This is a special guest post of an email exchange I had with Larry Frank, a retired Air Force Command Pilot and Contingency War Planner, and following that, almost two decades now in the financial planning profession as a Registered Investment Adviser and owner of his practice Better Financial Education in Roseville, CA. He blogs about retirement and many other financial planning topics at Blog.BetterFinancialEducation.
He focuses on how to develop plans for prudent and sustainable retirement income for the average middle class person to get them both to, and through, retirement. This starts with helping families determine how to maintain their standard of individual living which is specific and unique only to the them, i.e., no generic income replacement ratios.
Larry is the author of Wealth Odyssey and 5 peer reviewed research papers in the Journal of Financial Planning. He holds a BS cum laude in Physics from the University of Minnesota (how things work) and an MBA from the University of South Dakota (how money works). He is a CERTIFIED FINANCIAL PLANNERTM Practioner.
A list of his published research articles can be found at his website.
Larry wrote to me with comments about my efficient frontier article in the February Journal of Financial Planning. He makes an important point that in its current form, the efficient frontier is still static rather than dynamic as I have not built in ways to adjust away from the fixed lifestyle goal. Larry's research has focused on building more dynamic strategies for safe withdrawal rates which adjust for both age and portfolio experience. I haven't read his series of articles in the journal yet, but I did review a complementary version of the approach by his co-author David Blanchett with colleagues at Morningstar.
Larry describes himself as part of the probability-based school of thought rather than the safety-first school of thought. As we discussed it more, he wrote some rather provocative and thought-provoking comments about the role of annuities which I haven't seen expressed in such a way before. I thought his comments were interesting enough to warrant a guest post. In an earlier message he expressed concerns that insurance companies were not properly incorporating longevity improvements into their calculations (i.e. people will live longer than insurance companies expect, which could jeopardize annuity guarantees). I asked him what he thought about the idea that insurance companies could hedge this longevity risk by selling both annuities and life insurance. If people live longer than expected, annuity payments increase, but life insurance payouts decrease.

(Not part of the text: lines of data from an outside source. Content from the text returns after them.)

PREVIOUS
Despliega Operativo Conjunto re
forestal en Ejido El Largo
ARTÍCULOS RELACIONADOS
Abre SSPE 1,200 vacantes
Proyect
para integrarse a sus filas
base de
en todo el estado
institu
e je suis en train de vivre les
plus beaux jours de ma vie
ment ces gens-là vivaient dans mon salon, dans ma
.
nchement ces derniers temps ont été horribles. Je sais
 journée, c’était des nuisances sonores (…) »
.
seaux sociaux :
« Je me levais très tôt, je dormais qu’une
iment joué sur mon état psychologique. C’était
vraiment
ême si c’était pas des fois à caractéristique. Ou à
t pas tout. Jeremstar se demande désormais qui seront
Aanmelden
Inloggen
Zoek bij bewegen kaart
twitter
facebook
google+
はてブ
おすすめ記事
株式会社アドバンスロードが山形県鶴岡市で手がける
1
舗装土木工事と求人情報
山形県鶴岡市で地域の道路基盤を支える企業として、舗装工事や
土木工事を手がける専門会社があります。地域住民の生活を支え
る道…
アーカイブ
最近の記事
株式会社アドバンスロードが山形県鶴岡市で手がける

Here is his response:
It seems to me Wade, that hedging is a short term strategy (5 years at best, with the majority only months) while the obligation to pay a benefit may last decades for an annuity. At the moment, immediate annuities are such a small percentage of assets that any blow ups can be almost absorbed by the insurance company. However, with the great push by legislatures and the insurance industry to “solve the retirement problem, ”the volume of assets may get so large that it becomes too big to fail. The promised payouts may exceed assets on such a large scale that it overwhelms both insurance companies and State guarantee associations. The solution doesn't match the problem here, where the real problem is people not saving enough in the first place, yet the “solution” doesn’t address that! Instead, the “solution” is to put more immediate annuities into 401ks, thus leading to a future increase in assets.
To big to fail? How would this happen? By the tendency to promise more out of the system than the system can sustain. Our last paper (JFP Dec 2012) opened my eyes to the fact that if the amount of assets shrinks, then the sustainable amount distributed has to shrink also (and vise versa). You can’t get more out than what the assets are capable of supporting. The tendency is to get too generous during good years (look at what happened to variable annuity benefits riders) and then it gets hard to take those back. Better to provide bonuses during good years rather then set up an income for life based on good years and ignoring the possibility for lean years.

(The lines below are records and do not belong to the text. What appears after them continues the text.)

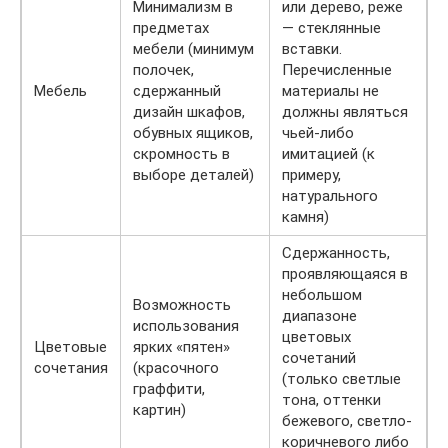
Минимализм в
или дерево, реже
предметах
— стеклянные
мебели (минимум
вставки.
полочек,
Перечисленные
Мебель
сдержанный
материалы не
дизайн шкафов,
должны являться
обувных ящиков,
чьей-либо
скромность в
имитацией (к
выборе деталей)
примеру,
натурального
камня)
Сдержанность,
проявляющаяся в
небольшом
Возможность
диапазоне
использования
цветовых
Цветовые
ярких «пятен»
сочетаний
сочетания
(красочного
(только светлые
граффити,
тона, оттенки
картин)
бежевого, светло-
коричневого либо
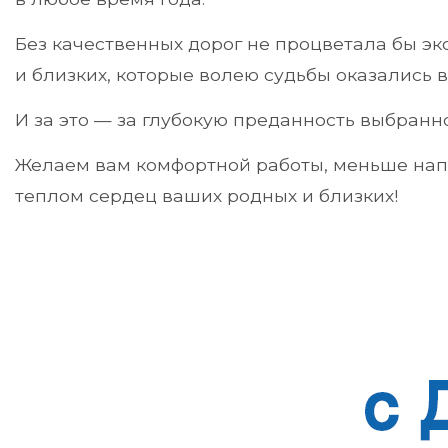
Без качественных дорог не процветала бы эк
и близких, которые волею судьбы оказались в
И за это — за глубокую преданность выбранн
Желаем вам комфортной работы, меньше напр
теплом сердец ваших родных и близких!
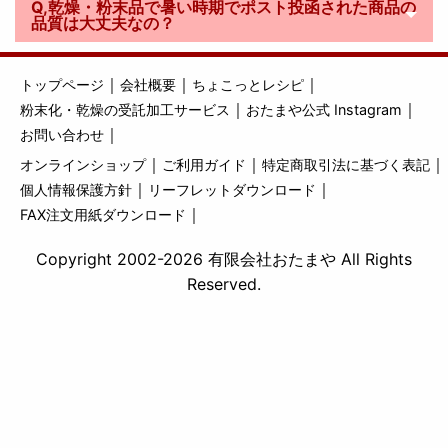
Q,乾燥・粉末品で暑い時期でポスト投函された商品の
品質は大丈夫なの？
｜
｜
｜
トップページ
会社概要
ちょこっとレシピ
｜
｜
粉末化・乾燥の受託加工サービス
おたまや公式 Instagram
｜
お問い合わせ
｜
｜
｜
オンラインショップ
ご利用ガイド
特定商取引法に基づく表記
｜
｜
個人情報保護方針
リーフレットダウンロード
｜
FAX注文用紙ダウンロード
Copyright 2002-2026 有限会社おたまや All Rights
Reserved.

Increased longevity should reduce annuity payouts because a set sum needs to support more years. So the payouts are based on longevity today, but while that retiree ages the longevity extends … thus, more is promised to be paid out than can be sustained. Ramp this up by many more retirees promised beneifts through their 401k's, and the total assets can’t sustain a longer living group. This effect combines with the above promises effect, and the system is not sustainable. The insurance industry made faulty assumptions about the VUL product in the late 90’s and faulty assumptions about VA riders in the 2000’s. Their track record based on “old” concepts suggests an insidious set up could take place … similar to the slow insidious forces that set up the mortgage industry … unless assumptions and models aren’t critically looked at.
When I talked with a number of professors at the Academy of Financial Services who are researching retirement, they say getting good data about current strategy, etc, for academic research is difficult because insurance companies tend to think of it as proprietary, or don’t want the academic scrutiny. So getting a good broad academic look at the topic is challenging.
A dynamic approach that adjusts payouts, like the dynamic model in our paper series, based on current asset levels provides an asset level that can be sustained into super centenarian ages. Income cannot be outlived if the supporting assets are properly managed as to sustainable payouts. However, the goal seems to be to promise a guarantee, which often ignores asset reality, and we could easily get into problems that pensions now have.